Your instructions =>
Search the entries below for "their" and copy each matching line.
Top of Data for analysis
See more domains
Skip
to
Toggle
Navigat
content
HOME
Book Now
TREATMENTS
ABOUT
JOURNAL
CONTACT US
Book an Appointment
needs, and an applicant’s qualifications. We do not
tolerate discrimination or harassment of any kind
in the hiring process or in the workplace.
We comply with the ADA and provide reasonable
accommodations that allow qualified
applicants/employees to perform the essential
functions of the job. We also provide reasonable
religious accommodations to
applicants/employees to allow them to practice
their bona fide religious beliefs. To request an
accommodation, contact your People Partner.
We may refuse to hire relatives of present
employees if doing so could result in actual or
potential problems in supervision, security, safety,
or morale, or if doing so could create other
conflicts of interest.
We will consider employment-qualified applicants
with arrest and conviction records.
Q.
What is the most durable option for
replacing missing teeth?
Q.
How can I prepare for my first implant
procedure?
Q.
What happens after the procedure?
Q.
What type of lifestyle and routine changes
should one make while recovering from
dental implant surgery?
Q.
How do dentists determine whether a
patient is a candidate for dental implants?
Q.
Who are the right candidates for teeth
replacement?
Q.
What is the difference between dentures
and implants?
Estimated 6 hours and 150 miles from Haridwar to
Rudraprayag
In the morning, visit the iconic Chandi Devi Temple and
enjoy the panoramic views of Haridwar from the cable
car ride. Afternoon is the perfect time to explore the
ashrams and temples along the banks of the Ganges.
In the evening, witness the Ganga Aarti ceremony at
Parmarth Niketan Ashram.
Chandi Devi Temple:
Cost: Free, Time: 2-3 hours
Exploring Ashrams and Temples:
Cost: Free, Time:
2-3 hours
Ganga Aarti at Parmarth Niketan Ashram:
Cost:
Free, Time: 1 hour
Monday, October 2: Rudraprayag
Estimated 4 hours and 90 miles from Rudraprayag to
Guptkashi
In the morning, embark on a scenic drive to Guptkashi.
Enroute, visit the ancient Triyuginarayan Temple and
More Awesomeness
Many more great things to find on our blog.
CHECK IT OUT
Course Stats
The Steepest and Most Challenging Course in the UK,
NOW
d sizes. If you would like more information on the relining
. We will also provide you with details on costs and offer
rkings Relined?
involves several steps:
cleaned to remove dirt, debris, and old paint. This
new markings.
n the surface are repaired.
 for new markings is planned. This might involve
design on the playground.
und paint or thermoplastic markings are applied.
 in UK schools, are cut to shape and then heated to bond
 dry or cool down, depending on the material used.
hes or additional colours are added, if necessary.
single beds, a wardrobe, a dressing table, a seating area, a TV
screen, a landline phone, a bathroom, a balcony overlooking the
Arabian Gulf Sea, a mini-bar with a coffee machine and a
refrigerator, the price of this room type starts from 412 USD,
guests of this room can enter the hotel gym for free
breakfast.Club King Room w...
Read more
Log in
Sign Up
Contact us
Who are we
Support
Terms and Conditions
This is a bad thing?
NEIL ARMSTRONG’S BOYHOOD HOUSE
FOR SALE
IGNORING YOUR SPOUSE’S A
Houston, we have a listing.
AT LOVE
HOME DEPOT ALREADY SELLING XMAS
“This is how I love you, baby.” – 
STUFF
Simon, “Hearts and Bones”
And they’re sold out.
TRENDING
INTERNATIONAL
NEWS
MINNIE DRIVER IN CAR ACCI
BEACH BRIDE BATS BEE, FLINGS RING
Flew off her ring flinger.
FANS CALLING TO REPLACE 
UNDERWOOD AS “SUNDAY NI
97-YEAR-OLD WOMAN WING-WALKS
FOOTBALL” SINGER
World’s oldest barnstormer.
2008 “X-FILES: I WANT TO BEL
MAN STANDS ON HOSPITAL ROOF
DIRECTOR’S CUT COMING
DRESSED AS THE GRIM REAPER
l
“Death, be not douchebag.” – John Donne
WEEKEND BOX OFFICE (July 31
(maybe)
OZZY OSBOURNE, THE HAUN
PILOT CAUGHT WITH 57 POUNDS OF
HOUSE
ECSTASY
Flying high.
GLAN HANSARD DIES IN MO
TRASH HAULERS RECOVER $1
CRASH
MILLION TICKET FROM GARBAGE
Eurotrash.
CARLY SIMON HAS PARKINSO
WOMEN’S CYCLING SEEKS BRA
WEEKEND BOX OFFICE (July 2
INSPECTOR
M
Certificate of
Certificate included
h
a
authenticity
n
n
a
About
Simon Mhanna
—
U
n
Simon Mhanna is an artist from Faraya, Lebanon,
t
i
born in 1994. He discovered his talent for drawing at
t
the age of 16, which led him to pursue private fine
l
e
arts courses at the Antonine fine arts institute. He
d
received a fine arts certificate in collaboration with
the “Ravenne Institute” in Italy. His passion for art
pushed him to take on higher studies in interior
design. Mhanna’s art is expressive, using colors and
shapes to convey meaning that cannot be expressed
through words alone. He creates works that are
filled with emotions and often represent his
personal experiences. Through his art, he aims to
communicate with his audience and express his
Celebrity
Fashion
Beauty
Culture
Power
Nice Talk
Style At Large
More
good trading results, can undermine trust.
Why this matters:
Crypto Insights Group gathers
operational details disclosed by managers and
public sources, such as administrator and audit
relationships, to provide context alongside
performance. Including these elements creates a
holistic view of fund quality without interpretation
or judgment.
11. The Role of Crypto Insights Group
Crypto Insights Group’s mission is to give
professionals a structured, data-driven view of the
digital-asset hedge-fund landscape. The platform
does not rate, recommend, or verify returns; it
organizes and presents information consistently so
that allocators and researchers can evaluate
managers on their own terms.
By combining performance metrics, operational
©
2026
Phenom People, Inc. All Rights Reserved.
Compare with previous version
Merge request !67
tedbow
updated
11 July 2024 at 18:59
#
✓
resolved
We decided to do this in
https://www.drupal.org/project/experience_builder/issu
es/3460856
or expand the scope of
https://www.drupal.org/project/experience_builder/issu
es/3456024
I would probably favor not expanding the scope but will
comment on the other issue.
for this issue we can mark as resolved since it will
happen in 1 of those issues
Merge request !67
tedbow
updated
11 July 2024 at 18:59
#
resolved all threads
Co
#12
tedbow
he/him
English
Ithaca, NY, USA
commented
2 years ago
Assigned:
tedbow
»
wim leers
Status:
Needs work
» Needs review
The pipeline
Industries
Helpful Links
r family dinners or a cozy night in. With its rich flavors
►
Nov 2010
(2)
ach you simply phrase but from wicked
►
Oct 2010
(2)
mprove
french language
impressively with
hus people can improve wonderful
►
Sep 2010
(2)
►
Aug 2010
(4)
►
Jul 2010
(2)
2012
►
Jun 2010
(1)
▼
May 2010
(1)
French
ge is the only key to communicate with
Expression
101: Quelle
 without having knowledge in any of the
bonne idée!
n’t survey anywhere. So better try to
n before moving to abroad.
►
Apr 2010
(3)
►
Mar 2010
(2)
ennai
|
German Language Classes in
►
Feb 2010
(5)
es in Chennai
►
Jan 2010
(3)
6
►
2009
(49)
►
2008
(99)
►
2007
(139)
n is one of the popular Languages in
Bottom of Data for analysis
Answer area =>
their bona fide religious beliefs. To request an
managers on their own terms.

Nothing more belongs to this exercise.